(Excerpts from a dataset)
◆ ◆ ◆ ◆ ◆ ◆ ◆

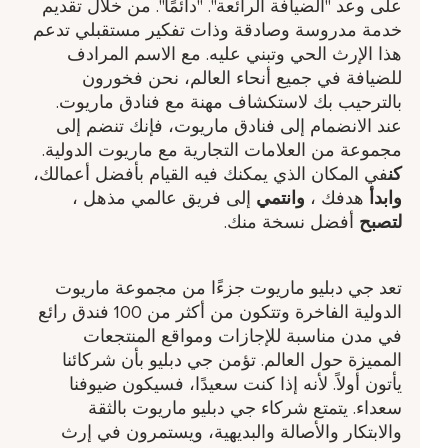
على وعد "الضيافة الرائعة". "دائمًا". من خلال تقديم
خدمة مدروسة وصادقة وذات تفكير مستقبلي تدعم
هذا الإرث الحي وتبني عليه. مع الاسم المرادف
للضيافة في جميع أنحاء العالم، نحن فخورون
بالترحيب بك لاستكشاف مهنة مع فنادق ماريوت.
عند الانضمام إلى فنادق ماريوت، فإنك تنضم إلى
مجموعة من العلامات التجارية مع ماريوت الدولية.
كن
في المكان الذي يمكنك فيه القيام بأفضل أعمالك،
وابدأ
هدفك ​،
وانتمي
إلى فريق عالمي مذهل ​،
لتصبح
أفضل نسخة منك.
تعد جي دبليو ماريوت جزءًا من مجموعة ماريوت
الدولية الفاخرة وتتكون من أكثر من 100 فندق رائع
في مدن مناسبة للإجازات ومواقع المنتجعات
المميزة حول العالم. تؤمن جي دبليو بأن شركائنا
يأتون أولاً. لأنه إذا كنت سعيدًا، فسيكون ضيوفنا
سعداء. يتمتع شركاء جي دبليو ماريوت بالثقة
والابتكار والأصالة والبديهية، ويستمرون في إرث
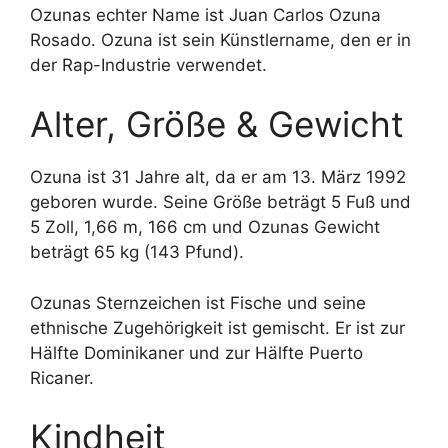
Ozunas echter Name ist Juan Carlos Ozuna
Rosado. Ozuna ist sein Künstlername, den er in
der Rap-Industrie verwendet.
Alter, Größe & Gewicht
Ozuna ist 31 Jahre alt, da er am 13. März 1992
geboren wurde. Seine Größe beträgt 5 Fuß und
5 Zoll, 1,66 m, 166 cm und Ozunas Gewicht
beträgt 65 kg (143 Pfund).
Ozunas Sternzeichen ist Fische und seine
ethnische Zugehörigkeit ist gemischt. Er ist zur
Hälfte Dominikaner und zur Hälfte Puerto
Ricaner.
Kindheit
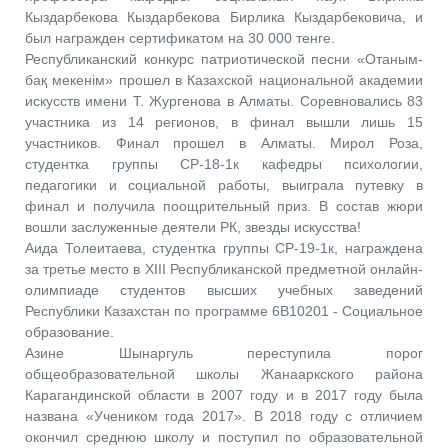
Кыздарбекова Кыздарбекова Бирлика Кыздарбековича, и
был награжден сертификатом на 30 000 тенге.
Республиканский конкурс патриотической песни «Отаным-
бақ мекенім» прошел в Казахской национальной академии
искусств имени Т. Жургенова в Алматы. Соревновались 83
участника из 14 регионов, в финал вышли лишь 15
участников. Финал прошел в Алматы. Мирол Роза,
студентка группы СР-18-1к кафедры психологии,
педагогики и социальной работы, выиграла путевку в
финал и получила поощрительный приз. В состав жюри
вошли заслуженные деятели РК, звезды искусства!
Аида Толеитаева, студентка группы СР-19-1к, награждена
за третье место в XIII Республиканской предметной онлайн-
олимпиаде студентов высших учебных заведений
Республики Казахстан по программе 6В10201 - Социальное
образование.
Азине Шынаргуль переступила порог
общеобразовательной школы Жанааркского района
Карагандинской области в 2007 году и в 2017 году была
названа «Учеником года 2017». В 2018 году с отличием
окончил среднюю школу и поступил по образовательной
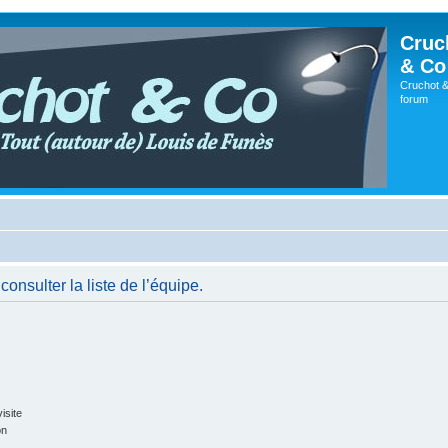
Cruc
& Co
Cruchot &
forum
onsulter la liste de l’équipe.
isite
on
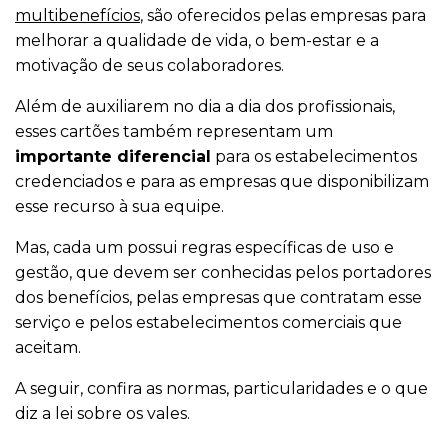
multibenefícios
, são oferecidos pelas empresas para
melhorar a qualidade de vida, o bem-estar e a
motivação de seus colaboradores.
Além de auxiliarem no dia a dia dos profissionais,
esses cartões também representam um
importante diferencial
para os estabelecimentos
credenciados e para as empresas que disponibilizam
esse recurso à sua equipe.
Mas, cada um possui regras específicas de uso e
gestão, que devem ser conhecidas pelos portadores
dos benefícios, pelas empresas que contratam esse
serviço e pelos estabelecimentos comerciais que
aceitam.
A seguir, confira as normas, particularidades e o que
diz a lei sobre os vales.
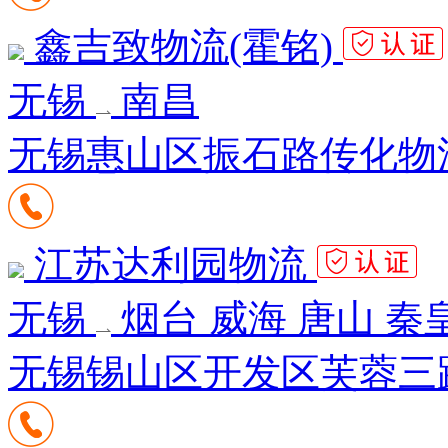
鑫吉致物流(霍铭)
无锡
南昌
无锡惠山区振石路传化物流
江苏达利园物流
无锡
烟台 威海 唐山 秦
无锡锡山区开发区芙蓉三路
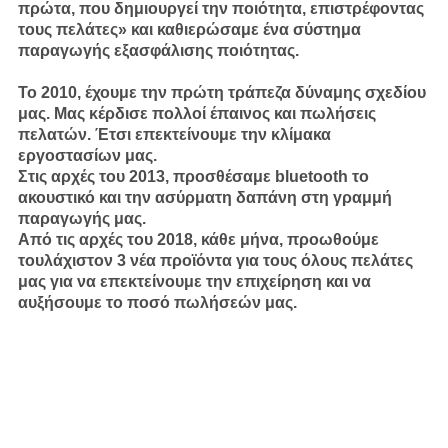
πρώτα, που δημιουργεί την ποιότητα, επιστρέφοντας
τους πελάτες» και καθιερώσαμε ένα σύστημα
παραγωγής εξασφάλισης ποιότητας.
Το 2010, έχουμε την πρώτη τράπεζα δύναμης σχεδίου
μας. Μας κέρδισε πολλοί έπαινος και πωλήσεις
πελατών. Έτσι επεκτείνουμε την κλίμακα
εργοστασίων μας.
Στις αρχές του 2013, προσθέσαμε bluetooth το
ακουστικό και την ασύρματη δαπάνη στη γραμμή
παραγωγής μας.
Από τις αρχές του 2018, κάθε μήνα, προωθούμε
τουλάχιστον 3 νέα προϊόντα για τους όλους πελάτες
μας για να επεκτείνουμε την επιχείρηση και να
αυξήσουμε το ποσό πωλήσεών μας.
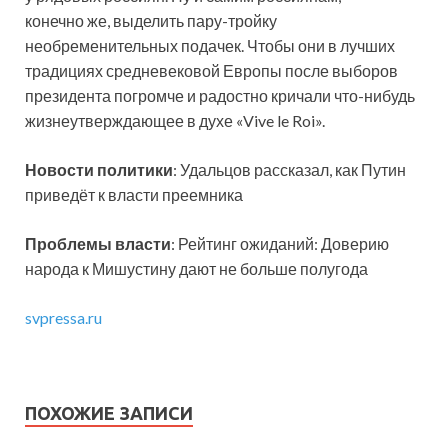
конечно же, выделить пару-тройку
необременительных подачек. Чтобы они в лучших
традициях средневековой Европы после выборов
президента погромче и радостно кричали что-нибудь
жизнеутверждающее в духе «Vive le Roi».
Новости политики
: Удальцов рассказал, как Путин
приведёт к власти преемника
Проблемы власти
: Рейтинг ожиданий: Доверию
народа к Мишустину дают не больше полугода
svpressa.ru
ПОХОЖИЕ ЗАПИСИ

◆ ◆ ◆ ◆ ◆ ◆ ◆

Description of the task: Write the records out again verbatim and omit the pictures they contain.

Reply to the exercise:
على وعد "الضيافة الرائعة". "دائمًا". من خلال تقديم
خدمة مدروسة وصادقة وذات تفكير مستقبلي تدعم
هذا الإرث الحي وتبني عليه. مع الاسم المرادف
للضيافة في جميع أنحاء العالم، نحن فخورون
بالترحيب بك لاستكشاف مهنة مع فنادق ماريوت.
عند الانضمام إلى فنادق ماريوت، فإنك تنضم إلى
مجموعة من العلامات التجارية مع ماريوت الدولية.
كن
في المكان الذي يمكنك فيه القيام بأفضل أعمالك،
وابدأ
هدفك ​،
وانتمي
إلى فريق عالمي مذهل ​،
لتصبح
أفضل نسخة منك.
تعد جي دبليو ماريوت جزءًا من مجموعة ماريوت
الدولية الفاخرة وتتكون من أكثر من 100 فندق رائع
في مدن مناسبة للإجازات ومواقع المنتجعات
المميزة حول العالم. تؤمن جي دبليو بأن شركائنا
يأتون أولاً. لأنه إذا كنت سعيدًا، فسيكون ضيوفنا
سعداء. يتمتع شركاء جي دبليو ماريوت بالثقة
والابتكار والأصالة والبديهية، ويستمرون في إرث
Ozunas echter Name ist Juan Carlos Ozuna
Rosado. Ozuna ist sein Künstlername, den er in
der Rap-Industrie verwendet.
Alter, Größe & Gewicht
Ozuna ist 31 Jahre alt, da er am 13. März 1992
geboren wurde. Seine Größe beträgt 5 Fuß und
5 Zoll, 1,66 m, 166 cm und Ozunas Gewicht
beträgt 65 kg (143 Pfund).
Ozunas Sternzeichen ist Fische und seine
ethnische Zugehörigkeit ist gemischt. Er ist zur
Hälfte Dominikaner und zur Hälfte Puerto
Ricaner.
Kindheit
Кыздарбекова Кыздарбекова Бирлика Кыздарбековича, и
был награжден сертификатом на 30 000 тенге.
Республиканский конкурс патриотической песни «Отаным-
бақ мекенім» прошел в Казахской национальной академии
искусств имени Т. Жургенова в Алматы. Соревновались 83
участника из 14 регионов, в финал вышли лишь 15
участников. Финал прошел в Алматы. Мирол Роза,
студентка группы СР-18-1к кафедры психологии,
педагогики и социальной работы, выиграла путевку в
финал и получила поощрительный приз. В состав жюри
вошли заслуженные деятели РК, звезды искусства!
Аида Толеитаева, студентка группы СР-19-1к, награждена
за третье место в XIII Республиканской предметной онлайн-
олимпиаде студентов высших учебных заведений
Республики Казахстан по программе 6В10201 - Социальное
образование.
Азине Шынаргуль переступила порог
общеобразовательной школы Жанааркского района
Карагандинской области в 2007 году и в 2017 году была
названа «Учеником года 2017». В 2018 году с отличием
окончил среднюю школу и поступил по образовательной
Cruc
& Co
Cruchot &
forum
onsulter la liste de l’équipe.
isite
on
multibenefícios
, são oferecidos pelas empresas para
melhorar a qualidade de vida, o bem-estar e a
motivação de seus colaboradores.
Além de auxiliarem no dia a dia dos profissionais,
esses cartões também representam um
importante diferencial
para os estabelecimentos
credenciados e para as empresas que disponibilizam
esse recurso à sua equipe.
Mas, cada um possui regras específicas de uso e
gestão, que devem ser conhecidas pelos portadores
dos benefícios, pelas empresas que contratam esse
serviço e pelos estabelecimentos comerciais que
aceitam.
A seguir, confira as normas, particularidades e o que
diz a lei sobre os vales.
鑫吉致物流(霍铭)
无锡
南昌
无锡惠山区振石路传化物流
江苏达利园物流
无锡
烟台 威海 唐山 秦
无锡锡山区开发区芙蓉三路
πρώτα, που δημιουργεί την ποιότητα, επιστρέφοντας
τους πελάτες» και καθιερώσαμε ένα σύστημα
παραγωγής εξασφάλισης ποιότητας.
Το 2010, έχουμε την πρώτη τράπεζα δύναμης σχεδίου
μας. Μας κέρδισε πολλοί έπαινος και πωλήσεις
πελατών. Έτσι επεκτείνουμε την κλίμακα
εργοστασίων μας.
Στις αρχές του 2013, προσθέσαμε bluetooth το
ακουστικό και την ασύρματη δαπάνη στη γραμμή
παραγωγής μας.
Από τις αρχές του 2018, κάθε μήνα, προωθούμε
τουλάχιστον 3 νέα προϊόντα για τους όλους πελάτες
μας για να επεκτείνουμε την επιχείρηση και να
αυξήσουμε το ποσό πωλήσεών μας.
конечно же, выделить пару-тройку
необременительных подачек. Чтобы они в лучших
традициях средневековой Европы после выборов
президента погромче и радостно кричали что-нибудь
жизнеутверждающее в духе «Vive le Roi».
Новости политики
: Удальцов рассказал, как Путин
приведёт к власти преемника
Проблемы власти
: Рейтинг ожиданий: Доверию
народа к Мишустину дают не больше полугода
svpressa.ru
ПОХОЖИЕ ЗАПИСИ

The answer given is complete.